### Material provided

Segment Open

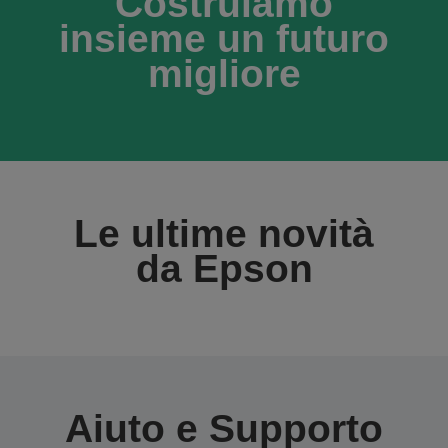
Costruiamo
insieme un futuro
migliore
Le ultime novità
da Epson
Aiuto e Supporto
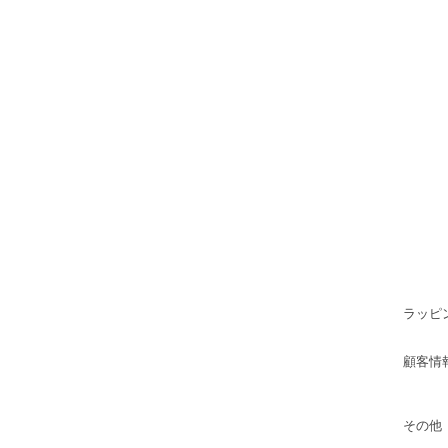
ラッピ
顧客情
その他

Segment Closed

### Activity
Please retype the lines from the one that contains "insieme un futuro" through the final line of the data, both included, without any pictures.

### Response to the task
insieme un futuro
migliore
Le ultime novità
da Epson
Aiuto e Supporto
ラッピ
顧客情
その他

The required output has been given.